■ **Problem details**:
Print, word for word, the opening line of the data below and every line after it through the line that contains "correzione dell’elenco, con", but not the pictures.

[Saved entries]
=-=-=
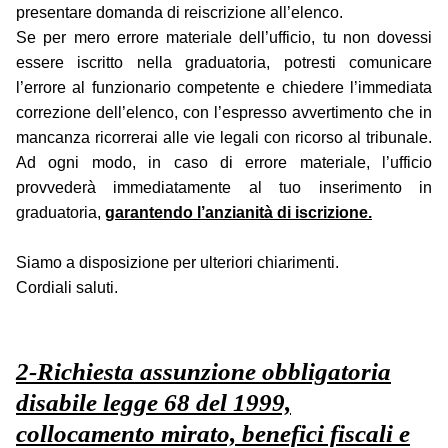
presentare domanda di reiscrizione all’elenco.
Se per mero errore materiale dell’ufficio, tu non dovessi
essere iscritto nella graduatoria, potresti comunicare
l’errore al funzionario competente e chiedere l’immediata
correzione dell’elenco, con l’espresso avvertimento che in
mancanza ricorrerai alle vie legali con ricorso al tribunale.
Ad ogni modo, in caso di errore materiale, l’ufficio
provvederà immediatamente al tuo inserimento in
graduatoria,
garantendo l’anzianità di iscrizione.
Siamo a disposizione per ulteriori chiarimenti.
Cordiali saluti.
2-Richiesta assunzione obbligatoria
disabile legge 68 del 1999,
collocamento mirato, benefici fiscali e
=-=-=
■ **Answer to the problem**:
presentare domanda di reiscrizione all’elenco.
Se per mero errore materiale dell’ufficio, tu non dovessi
essere iscritto nella graduatoria, potresti comunicare
l’errore al funzionario competente e chiedere l’immediata
correzione dell’elenco, con l’espresso avvertimento che in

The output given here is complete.